» Stored data entries
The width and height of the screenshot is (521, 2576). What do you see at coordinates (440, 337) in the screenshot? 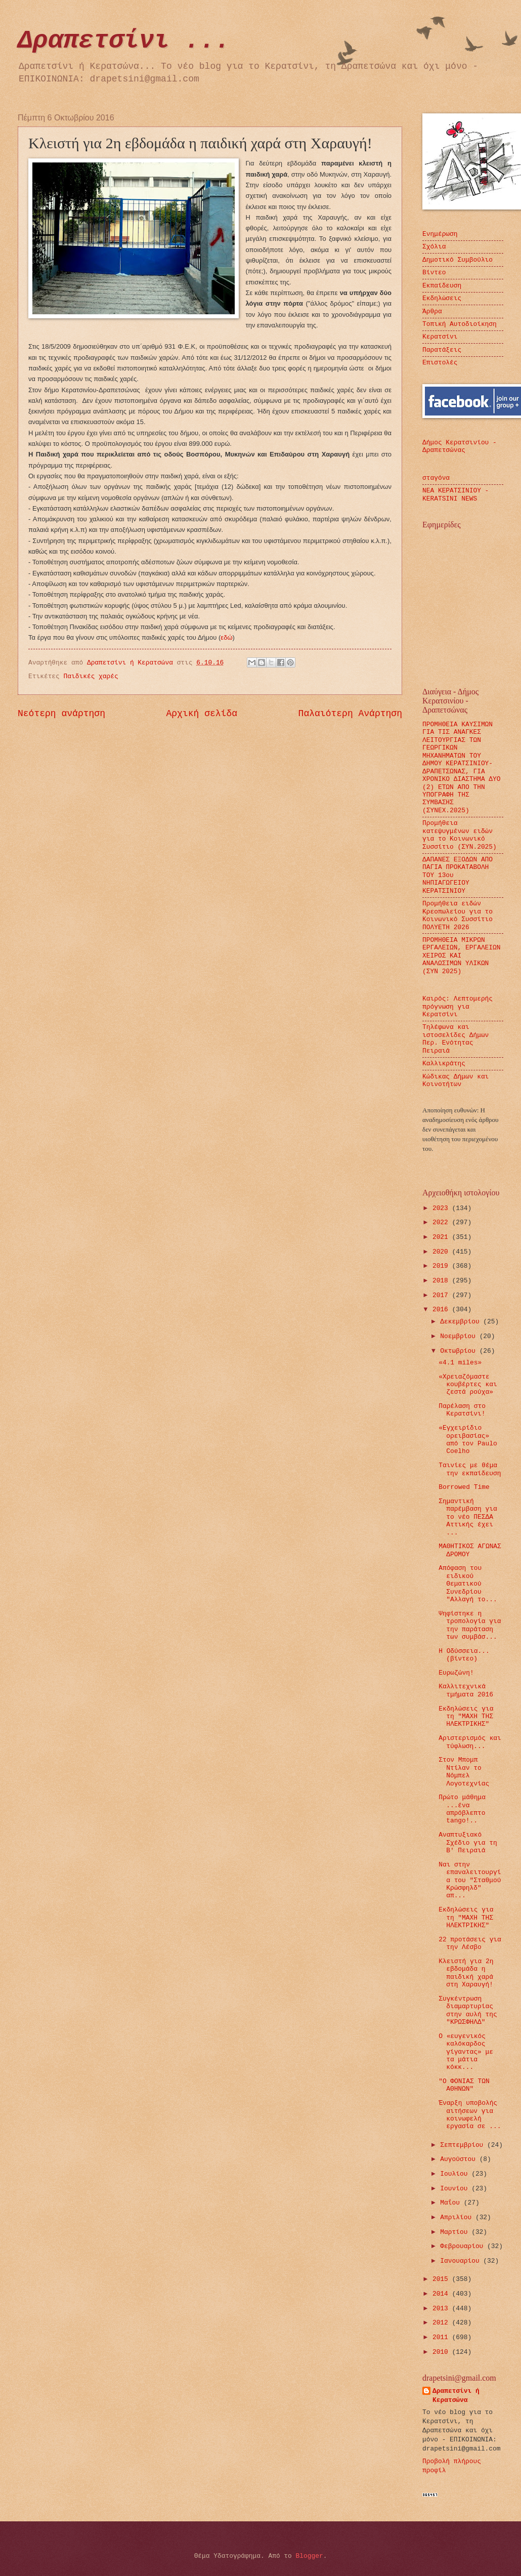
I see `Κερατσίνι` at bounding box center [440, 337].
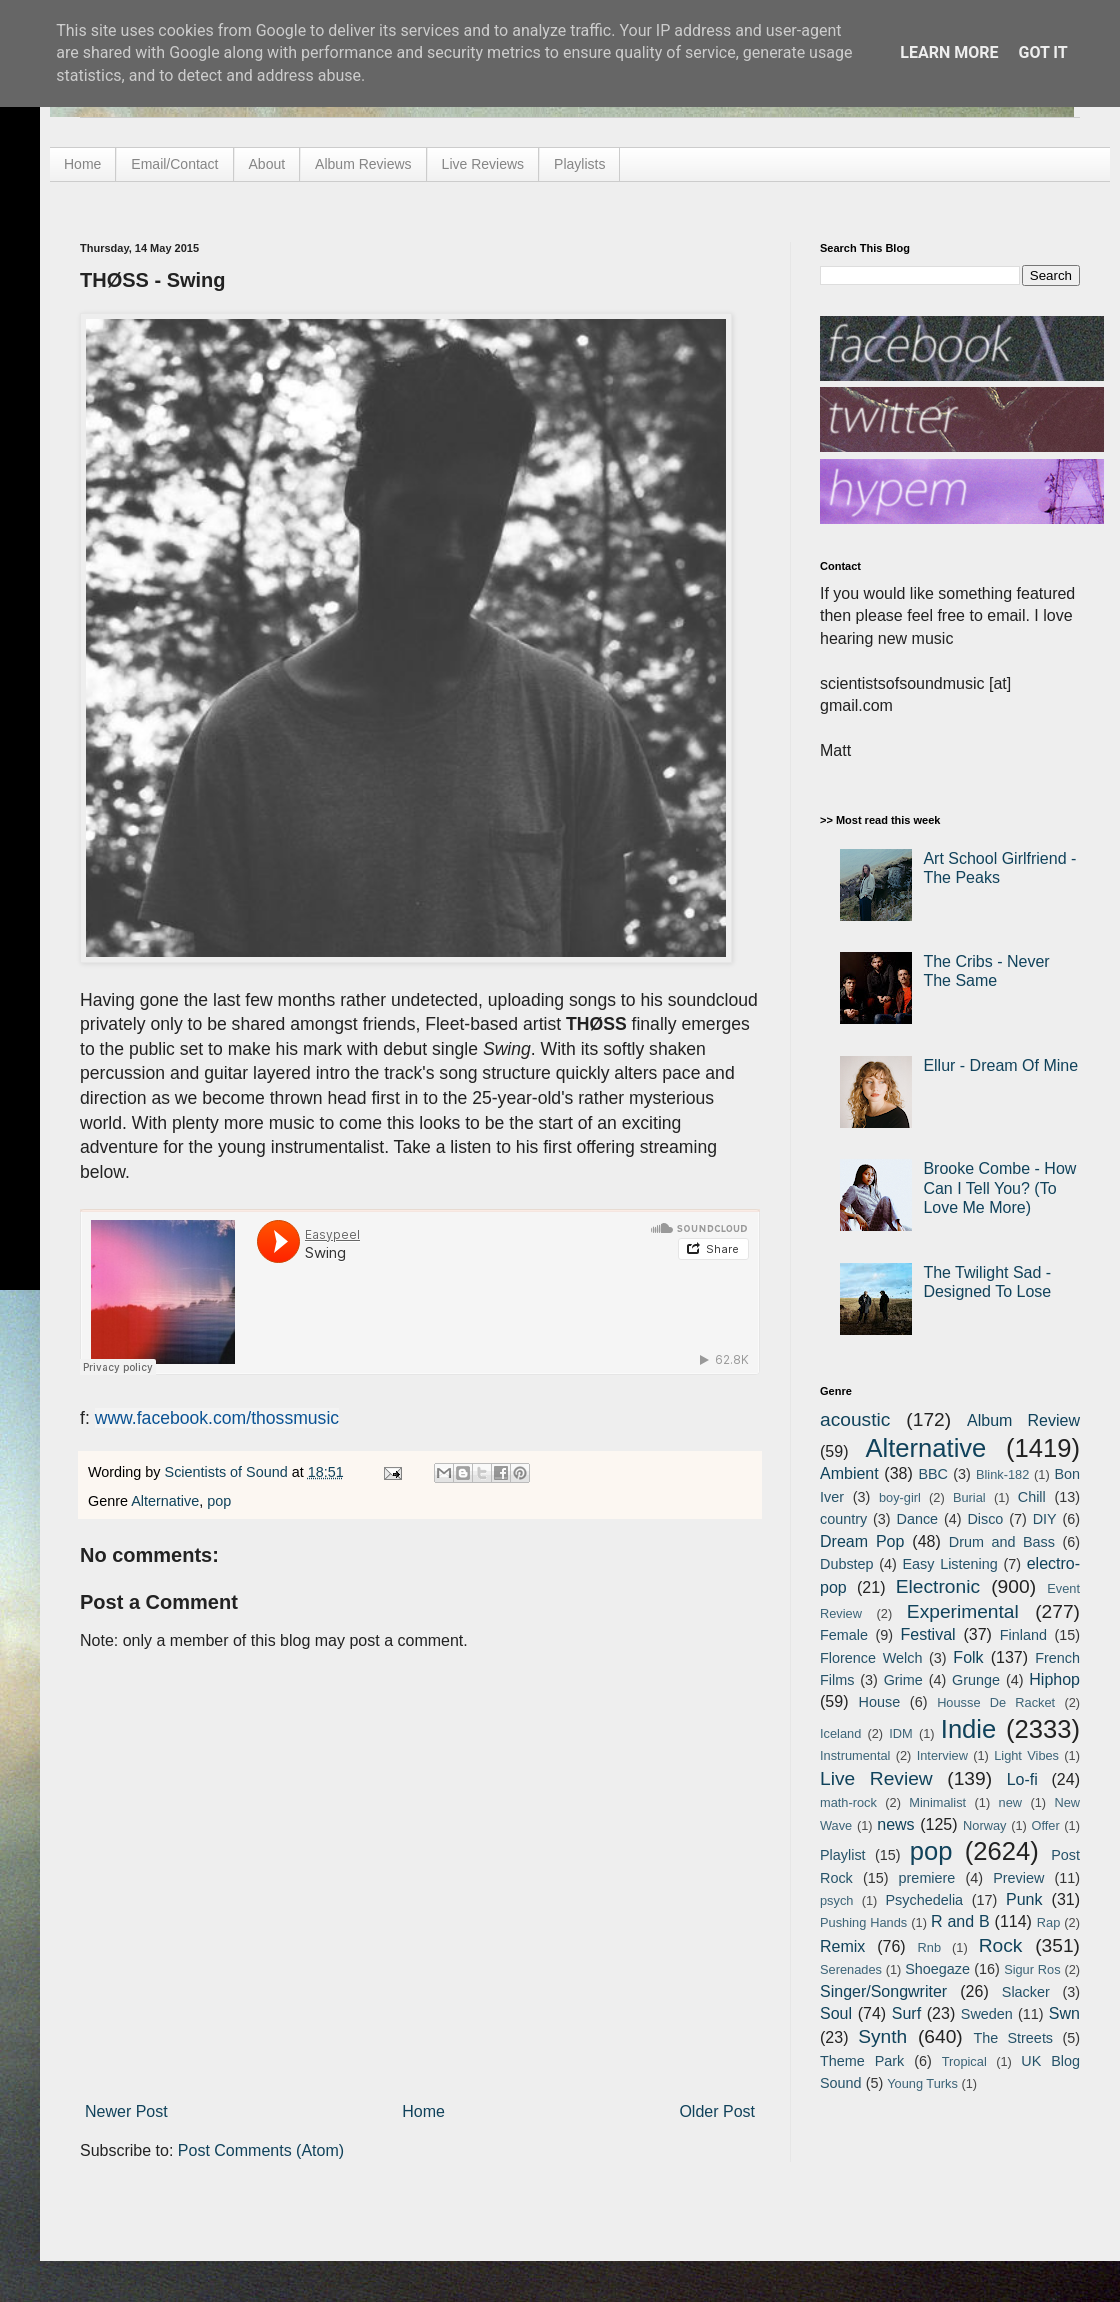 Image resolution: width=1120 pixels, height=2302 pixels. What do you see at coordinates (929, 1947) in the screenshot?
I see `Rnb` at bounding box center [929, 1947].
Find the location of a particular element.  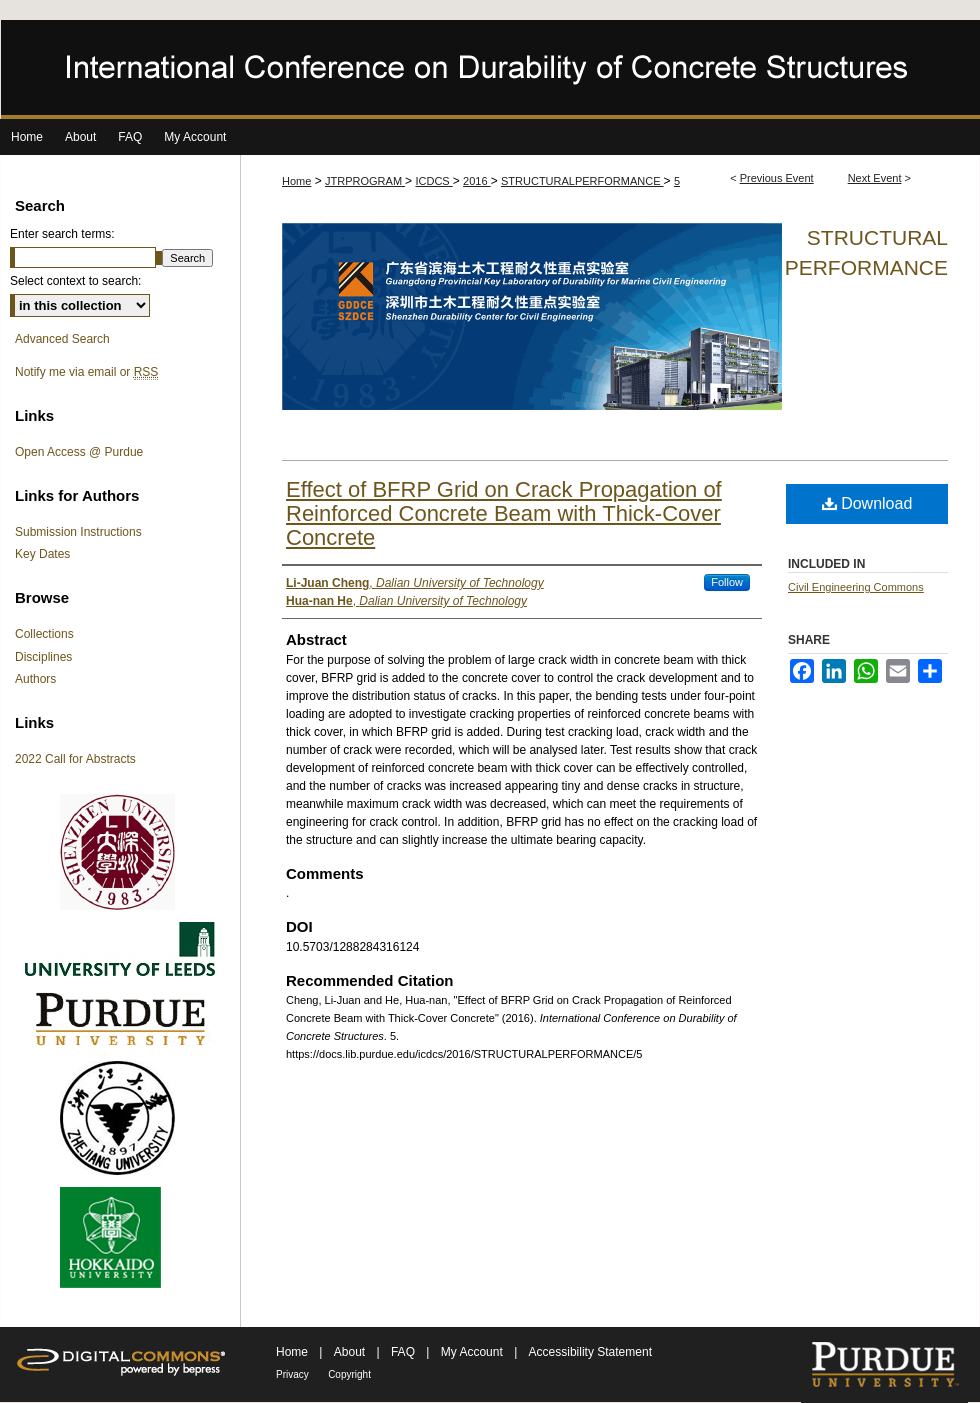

» HOW TO COMPLETE THIS TASK
Keep every word of the records above exactly, and return them with no pictures.

» COMPLETED EXERCISE
The width and height of the screenshot is (521, 2576). What do you see at coordinates (440, 337) in the screenshot? 
I see `Κερατσίνι` at bounding box center [440, 337].
 Image resolution: width=1120 pixels, height=2302 pixels. What do you see at coordinates (929, 1947) in the screenshot?
I see `Rnb` at bounding box center [929, 1947].
Find the location of a particular element.  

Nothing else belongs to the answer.